Thursday, August 11, 2011

Corporations Are Not People, Continued

Apparently Mitt Romney is of the opinion that "corporations are people, my friends." It's apropos of nothing, but Tiger Woods just went +6 through 15 holes so I have nothing better to do than present the argument for why corporations are not, in fact, people. It starts like this: of course corporations are not people, you idiots. Do they look like people to you? No. A corporation, among other things, has no corporeal physical entity, whereas a person most definitely does. People eat, drink, breathe, sleep, walk around, talk, etc. Corporations do none of those things. So: corporations, not people.



Are corporations some kind of legal person, though? That is, despite the fact that they are clearly not Homo sapiens, does or should the law treat a corporation as if it were a person (as much as possible)? I say there's no reason why they should. Think about where human rights come from. The standard notion of rights in western culture is that they are in some sense natural, i.e. that human beings possess them or deserve them inherently, in the absence of any particular government structure. Nobody gives you your right to life, or liberty, or the pursuit of happiness, you just have it, because you're human. Maybe, if you're a religious type like John Locke, then god gave them to you, but certainly no earthly power bestows your human rights upon you. The government, therefore, has no choice but to recognize you and your rights.

It's very different for a corporation, because of course the government creates corporations. The word "corporation" comes from the idea of incorporation, of being given form, and it is the government that does the incorporating. That means that, unlike we natural persons and our pesky natural rights, since the government can choose not to recognize a corporation's existence in the first place, it must be able to choose which rights to bestow on a corporation at its creation, right? The response that someone like Professor Steve Calabresi gives to this line of argument is basically to say, so do corporations have no rights at all? If the idea is that the government creates them and therefore has absolute power over them, the idea of a corporate entity having any rights at all is a little strange. How can a corporation own any property if the government owns its very existence? And wouldn't it be a little bit silly to have a business entity with no property rights?

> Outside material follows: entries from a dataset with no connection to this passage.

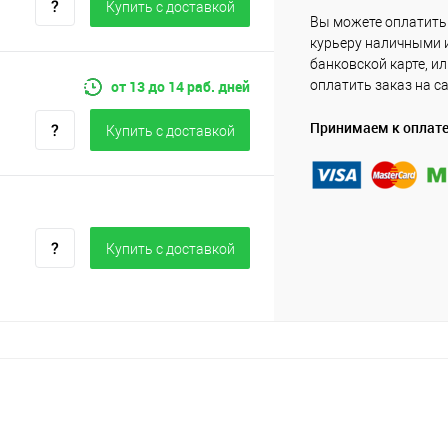
Купить c доставкой
Вы можете оплатить
курьеру наличными 
банковской карте, и
от 13 до 14 раб. дней
оплатить заказ на с
Принимаем к оплат
Купить c доставкой
Купить c доставкой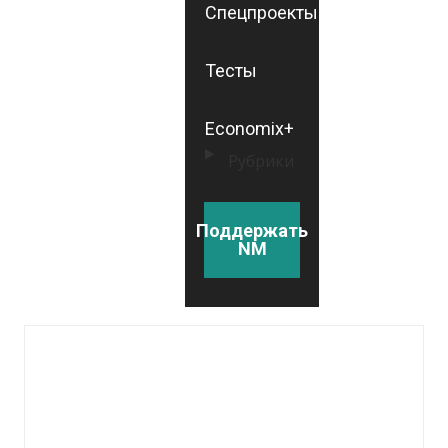
Спецпроекты
Тесты
Economix+
Рубрики
Поддержать
NM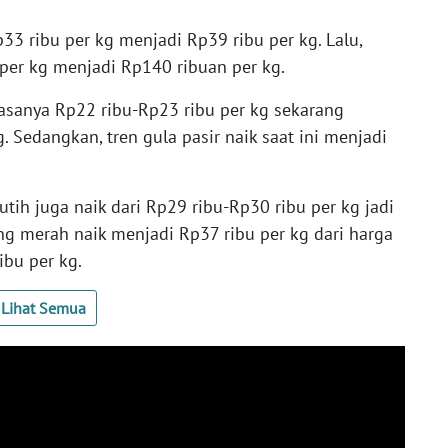
3 ribu per kg menjadi Rp39 ribu per kg. Lalu,
per kg menjadi Rp140 ribuan per kg.
iasanya Rp22 ribu-Rp23 ribu per kg sekarang
 Sedangkan, tren gula pasir naik saat ini menjadi
tih juga naik dari Rp29 ribu-Rp30 ribu per kg jadi
g merah naik menjadi Rp37 ribu per kg dari harga
ibu per kg.
Lihat Semua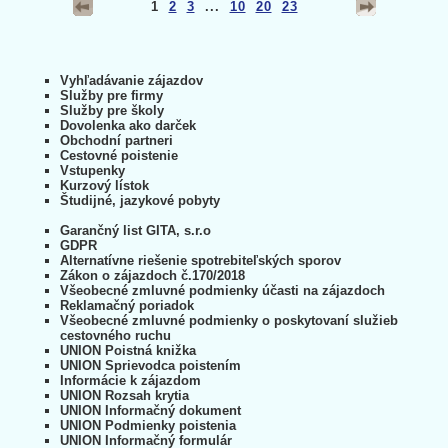
1
2
3
...
10
20
23
Vyhľadávanie zájazdov
Služby pre firmy
Služby pre školy
Dovolenka ako darček
Obchodní partneri
Cestovné poistenie
Vstupenky
Kurzový lístok
Študijné, jazykové pobyty
Garančný list GITA, s.r.o
GDPR
Alternatívne riešenie spotrebiteľských sporov
Zákon o zájazdoch č.170/2018
Všeobecné zmluvné podmienky účasti na zájazdoch
Reklamačný poriadok
Všeobecné zmluvné podmienky o poskytovaní služieb
cestovného ruchu
UNION Poistná knižka
UNION Sprievodca poistením
Informácie k zájazdom
UNION Rozsah krytia
UNION Informačný dokument
UNION Podmienky poistenia
UNION Informačný formulár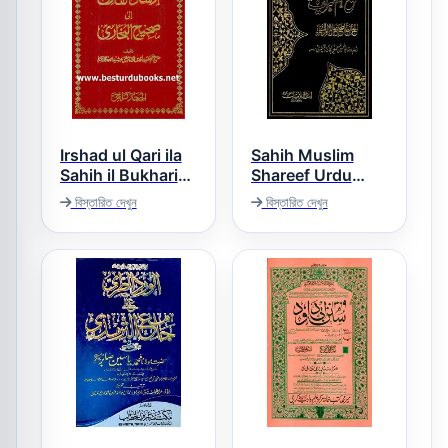
Irshad ul Qari ila
Sahih Muslim
Sahih il Bukhari
Shareef Urdu
صحیح مسلم شریف
ارشاد القاری الی
বিস্তারিত দেখুন
বিস্তারিত দেখুন
اردو
صحیح البخاری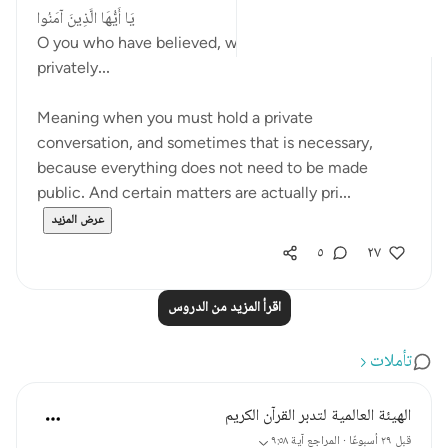
يَا أَيُّهَا الَّذِينَ آمَنُوا
O you who have believed, when you converse
privately...
Meaning when you must hold a private
conversation, and sometimes that is necessary,
because everything does not need to be made
public. And certain matters are actually pri...
عرض المزيد
٥
٢٧
اقرأ المزيد من الدروس
تأملات
الهيئة العالمية لتدبر القرآن الكريم
قبل ٢٩ أسبوعًا
·
المراجع
آية ٩:٥٨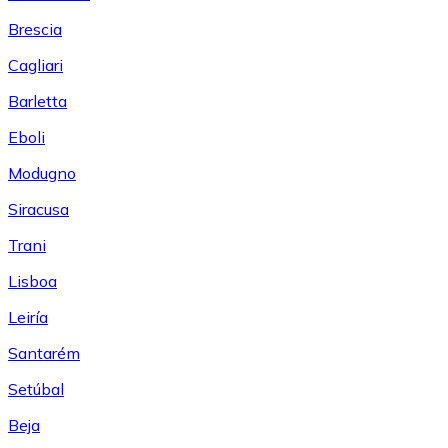
Brescia
Cagliari
Barletta
Eboli
Modugno
Siracusa
Trani
Lisboa
Leiría
Santarém
Setúbal
Beja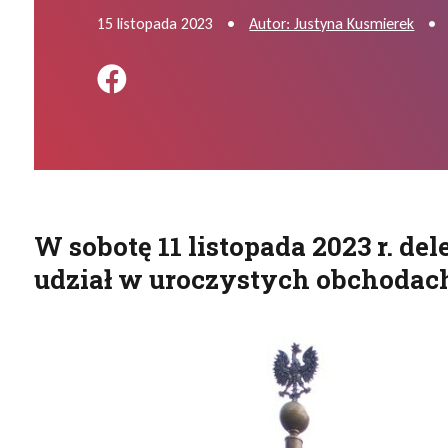
15 listopada 2023
•
Autor: Justyna Kusmierek
•
Podziel się na FB
W sobotę 11 listopada 2023 r. de
udział w uroczystych obchodach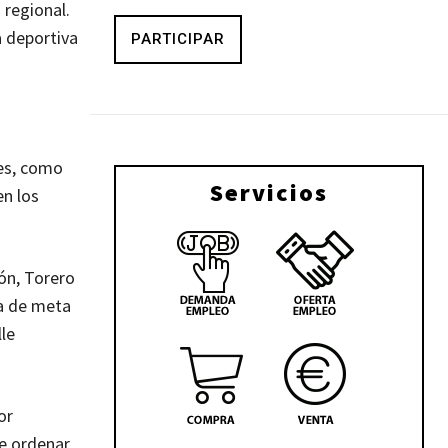
 regional.
 deportiva
PARTICIPAR
les, como
Servicios
en los
ión, Torero
ea de meta
lle
or
de ordenar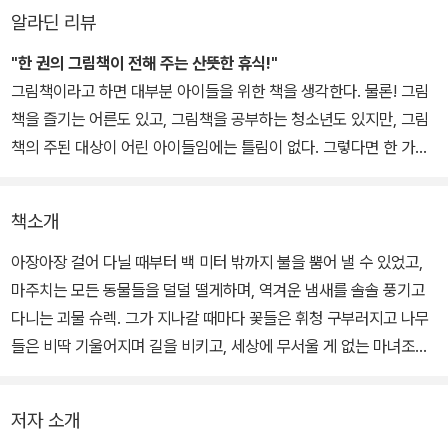
알라딘 리뷰
"한 권의 그림책이 전해 주는 산뜻한 휴식!"
그림책이라고 하면 대부분 아이들을 위한 책을 생각한다. 물론! 그림
책을 즐기는 어른도 있고, 그림책을 공부하는 청소년도 있지만, 그림
책의 주된 대상이 어린 아이들임에는 틀림이 없다. 그렇다면 한 가지
궁금증이 생긴다. 과연 어떤 그림책이 '좋은 그림책'일까? 여기에 관
해서는 이미 수십 종류의 책과 이론이 있다. 그 소중한 논의들은 요약
책소개
될 수도 없거니와 요약해서도 안 될 것이다. 하지만 한 가지만은 다시
한 번 생각해 보았으면 한다. 왜 많은 경우에 어른들은 어린이들이
아장아장 걸어 다닐 때부터 백 미터 밖까지 불을 뿜어 낼 수 있었고,
(그림)책을 통해 '무엇을 배워야 한다'라고 생각할까? 너무나 바쁜 하
마주치는 모든 동물들을 덜덜 떨게하며, 역겨운 냄새를 솔솔 풍기고
루, 산더미 같이 쌓인 일… 많은 사람들이 일상탈피의 한 방법으로 한
다니는 괴물 슈렉. 그가 지나갈 때마다 꽃들은 휘청 구부러지고 나무
가로운 책 읽기를 시도한다. 그런데 아이들은? 우리 아이들도 그저
들은 비딱 기울어지며 길을 비키고, 세상에 무서울 게 없는 마녀조차
한 번 재미로 책을 즐길 권리가 있지 않은가? 보고나서 그저 '우하
얼어버리고 만다.
하'하고 웃을 수 있는 권리, '이 책을 읽고 나니 어떤 생각이 드니', '그
저자 소개
래, ~처럼 착하게 행동해야지'라는 이야기에 시달리지 않고 그냥 재
어느 날 슈렉의 엄마 아빠는 슈렉이 세상에 나가 제 몫의 나쁜 짓을 하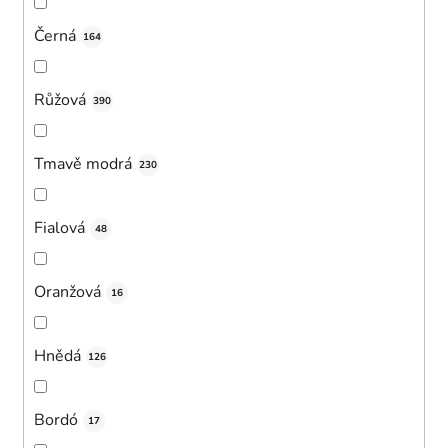
Černá
164
Růžová
390
Tmavě modrá
230
Fialová
48
Oranžová
16
Hnědá
126
Bordó
17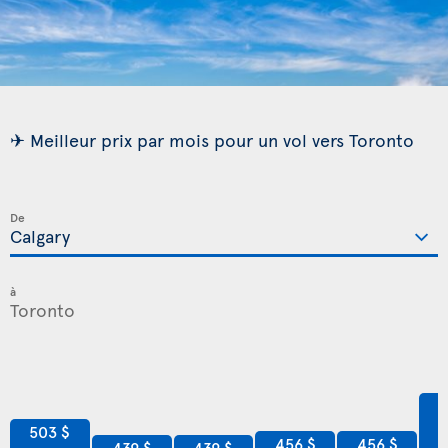
✈ Meilleur prix par mois pour un vol vers Toronto
De
à
6
503 $
456 $
456 $
439 $
439 $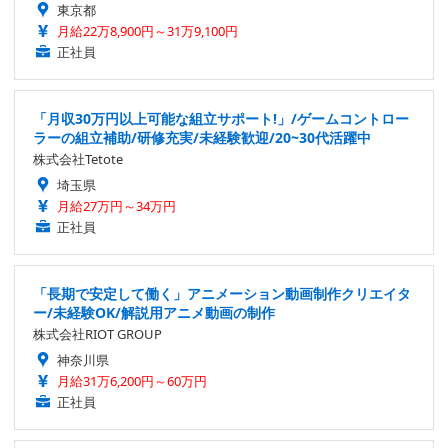
東京都
月給22万8,900円～31万9,100円
正社員
「月収30万円以上可能な組立サポート!」/ゲームコントロー
ラーの組立補助/研修充実/未経験歓迎/20~30代活躍中
株式会社Tetote
埼玉県
月給27万円～34万円
正社員
「長期で安定して働く」アニメーション動画制作クリエイタ
ー/未経験OK/解説用アニメ動画の制作
株式会社RIOT GROUP
神奈川県
月給31万6,200円～60万円
正社員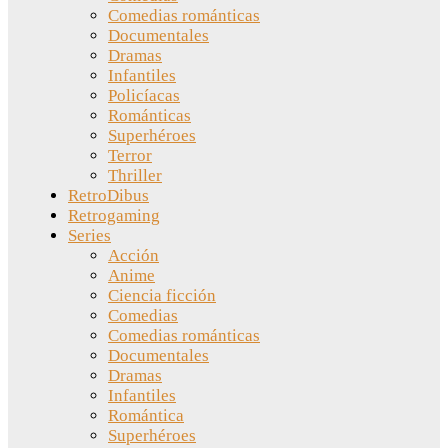
Comedias románticas
Documentales
Dramas
Infantiles
Policíacas
Románticas
Superhéroes
Terror
Thriller
RetroDibus
Retrogaming
Series
Acción
Anime
Ciencia ficción
Comedias
Comedias románticas
Documentales
Dramas
Infantiles
Romántica
Superhéroes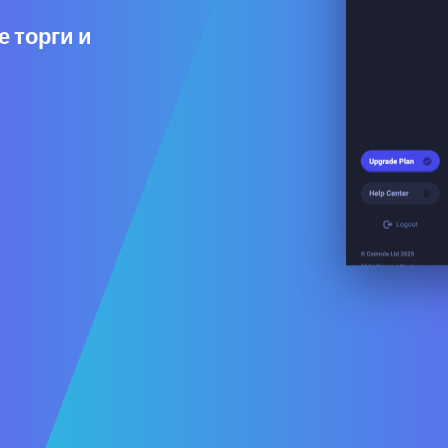
 торги и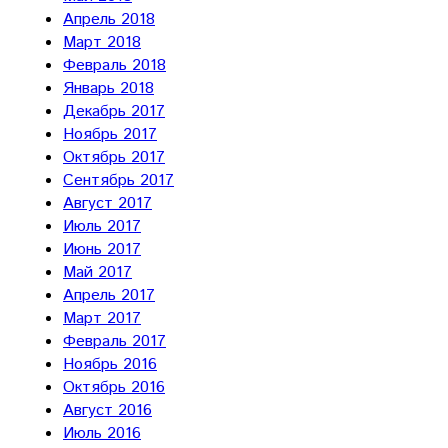
Апрель 2018
Март 2018
Февраль 2018
Январь 2018
Декабрь 2017
Ноябрь 2017
Октябрь 2017
Сентябрь 2017
Август 2017
Июль 2017
Июнь 2017
Май 2017
Апрель 2017
Март 2017
Февраль 2017
Ноябрь 2016
Октябрь 2016
Август 2016
Июль 2016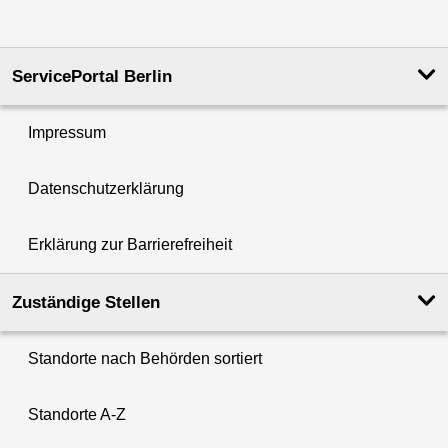
ServicePortal Berlin
Impressum
Datenschutzerklärung
Erklärung zur Barrierefreiheit
Zuständige Stellen
Standorte nach Behörden sortiert
Standorte A-Z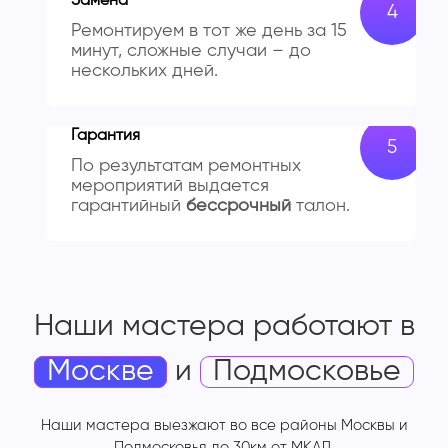
Замена
Ремонтируем в тот же день за 15
минут, сложные случаи – до
нескольких дней.
Гарантия
По результатам ремонтных
мероприятий выдается
гарантийный
бессрочный
талон.
Наши мастера работают
в
Москве
и
Подмосковье
Наши мастера выезжают во все районы Москвы и
Подмосковья до 30км от МКАД.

It would be very silly indeed, and that's the point. When the government creates a corporation, it endows it with certain rights that are beneficial for a corporation to have. Most of those rights are in the general category of property rights, since corporations are economic creatures. They most definitely do not include political rights, as corporations are not parties to the social contract and are therefore not political entities. But the point is that the government can decide to create something with rights it cannot violate. The Constitution imbues it with that power when it denies it the power to wantonly abridge contracts: this is a power to limit the government's own power. Therefore, when it calls into being a corporation it gives to that corporation assorted rights, including property rights, which that company can then count on as inviolable. If it could not do this, of course, then a corporation would not be an attractive thing to be. But it can, and it is.

So there is nothing about the theory that says that a corporation is a creation of the state and therefore has only those rights the state chooses to give it that is contradicted by the fact that corporations tend to have strong property rights. They have those rights because their creator wants them to have those rights, because the government recognizes that restricting its own power over its creations is ultimately beneficial to the society it governs. But that means that the government can, by the same token, choose not to give a corporation a certain right, if it feels that such a right would be detrimental. This is completely different from the situation with human beings, of course, who just plain have various rights, whatever you think natural human rights are, and the government lacks the power to decide to remove one of those rights because it doesn't like the effects of it. So no, Mitt Romney, corporations are not people. They aren't actual people, they aren't natural people, and they aren't legal people, either. They have certain rights that they ought to have, but they can have other rights they ought not have withheld from them.


EDIT: To be fair to Mitt Romney, he did not actually mean that corporations are people. He meant that if you tax a corporation you ultimately end up taxing people. That's true. It's one reason why theoretically, I think, eliminating corporate taxes and raising income taxes on high-income types to make up the same amount of revenue would be good policy. If you look at the full transcript of Romney's discussion, it's clear that that's what he means, not anything about legal rights or whatever. But at the same time, I think that just underscores how awful a candidate Mitt Romney is once you get off of paper: yes, he was a popular two-term moderate technocratic governor of a liberal state, but he spends every day trying to make people forget all of that and, in the process, he comes across as an anti-charismatic Mormon robot. I'm not saying that his creepiness and awkwardness are a good reason not to vote for him (though there are plenty of those if you're looking), just that they're a good reason to expect other people not to vote for him. I have an unlimited faith in the ability of Mitt Romney to look unappealing and thereby lose elections. Between that and his history of not being an entirely faithful crazy conservative, I really don't think he's going to win this nomination.